明治三八年の夏、西田元教は宇治で数十人の信者をこしらえて布教していたが、あまりの多忙に自分に応援を頼んできた。そこで綾部を未明に飛び出して来た。
宇治にきてみると、家の内にも外にも参詣者がいっぱい詰まっている。海潮が来たというので、たくさんの信者が涙を流して喜んでいた。またいろいろの病人がご神徳をいただいて帰るので、宇治の町は坊主と医者以外は全部信者になってしまった。
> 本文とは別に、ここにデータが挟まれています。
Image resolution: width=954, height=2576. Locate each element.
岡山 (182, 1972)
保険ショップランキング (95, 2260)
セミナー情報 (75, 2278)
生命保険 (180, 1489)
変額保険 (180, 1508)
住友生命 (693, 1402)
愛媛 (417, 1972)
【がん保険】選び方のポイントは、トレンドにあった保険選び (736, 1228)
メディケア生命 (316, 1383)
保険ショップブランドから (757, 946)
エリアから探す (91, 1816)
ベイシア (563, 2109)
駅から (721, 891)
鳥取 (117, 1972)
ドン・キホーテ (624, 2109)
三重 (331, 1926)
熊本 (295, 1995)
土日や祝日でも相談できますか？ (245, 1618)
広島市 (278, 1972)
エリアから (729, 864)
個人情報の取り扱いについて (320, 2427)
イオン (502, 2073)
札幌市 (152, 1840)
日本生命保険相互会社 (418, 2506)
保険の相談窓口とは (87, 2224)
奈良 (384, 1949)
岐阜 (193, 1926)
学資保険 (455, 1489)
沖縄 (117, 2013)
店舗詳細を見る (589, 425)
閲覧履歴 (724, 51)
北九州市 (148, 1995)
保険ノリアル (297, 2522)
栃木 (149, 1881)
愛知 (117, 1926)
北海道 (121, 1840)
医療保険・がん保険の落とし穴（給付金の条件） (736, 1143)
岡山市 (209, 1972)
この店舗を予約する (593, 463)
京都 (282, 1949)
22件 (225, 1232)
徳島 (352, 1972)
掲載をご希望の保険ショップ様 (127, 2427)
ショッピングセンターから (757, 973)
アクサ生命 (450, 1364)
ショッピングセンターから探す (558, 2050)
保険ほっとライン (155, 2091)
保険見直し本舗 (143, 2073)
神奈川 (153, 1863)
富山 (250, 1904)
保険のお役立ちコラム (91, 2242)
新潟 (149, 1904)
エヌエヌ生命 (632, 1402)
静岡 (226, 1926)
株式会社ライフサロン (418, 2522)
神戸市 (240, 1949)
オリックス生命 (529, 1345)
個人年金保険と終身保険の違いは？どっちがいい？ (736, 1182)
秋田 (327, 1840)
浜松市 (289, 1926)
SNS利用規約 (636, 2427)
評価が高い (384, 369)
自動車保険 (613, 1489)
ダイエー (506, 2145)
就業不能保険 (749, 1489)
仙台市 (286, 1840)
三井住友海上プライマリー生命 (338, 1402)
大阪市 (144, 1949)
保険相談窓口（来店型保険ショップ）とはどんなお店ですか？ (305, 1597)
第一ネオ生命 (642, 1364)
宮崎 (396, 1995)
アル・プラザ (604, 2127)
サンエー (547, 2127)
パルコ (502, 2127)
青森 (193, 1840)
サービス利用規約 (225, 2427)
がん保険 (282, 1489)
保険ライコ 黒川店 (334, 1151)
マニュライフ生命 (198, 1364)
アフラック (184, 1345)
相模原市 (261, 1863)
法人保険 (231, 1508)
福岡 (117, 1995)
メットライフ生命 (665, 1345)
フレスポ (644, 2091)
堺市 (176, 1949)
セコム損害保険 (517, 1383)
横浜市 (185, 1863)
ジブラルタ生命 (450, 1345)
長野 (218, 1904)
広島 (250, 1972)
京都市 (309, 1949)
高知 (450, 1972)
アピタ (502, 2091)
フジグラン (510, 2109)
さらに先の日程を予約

小西の広間が心配になったので、西田と才幸太郎を視察に遣わした。小西の広間は繁盛していたが、神がかりがおかしいので、西田が調べると、押戸に手のとれた古い仏像が五六個並んでいる。
西田は、これは狸が守護しているから川に捨てろと小西に勧めてまた喧嘩になり、西田は宇治に戻ってきた。すると西田が瘧で苦しみだした。海潮が審神すると西田は口を切り、自分は仏像を守護していた狸で、西田が仏像を川へ流せというから命を取るのだ、と意地を張る。
そこで西田の頭にすり鉢を載せて灸をすえると、落ちてしまった。また三日目になると猛烈に襲ってきた。鎮魂してまた退散させる。二三度繰り返すととうとう退散してしまい、西田は元通り元気になった。
そうこうするうちに、三牧次三郎という中村派の男が内へやってきて、役員にいろいろ海潮や西田の悪口を言い、自分と西田を放り出してしまった。
西田は中村派の計略にかかって荷物一切を取られて放り出されたので、夫婦で伏見に行った。妻のお雪は撚糸工場で働き、西田は按摩を稽古して商売がてら伏見地方を布教していた。
明治四十二年に海潮が綾部に帰って大広前を建てたりお宮を建てるようになってから、綾部に戻って宣伝をするようになったのであった。
三牧ら中村派は、狸の憑霊を利用したりして迷信家の信用を得て、自分たちを放り出すことに成功したのであった。それから自分も病人の鎮魂がさっぱり嫌になり、神懸の修業も断念してしまった。
大正五年に横須賀の浅野さんの宅に行ったとき、参考のために幽斎の修業をして見せたのが元になって、浅野さんが熱心に霊学を研究し始めることになったのである。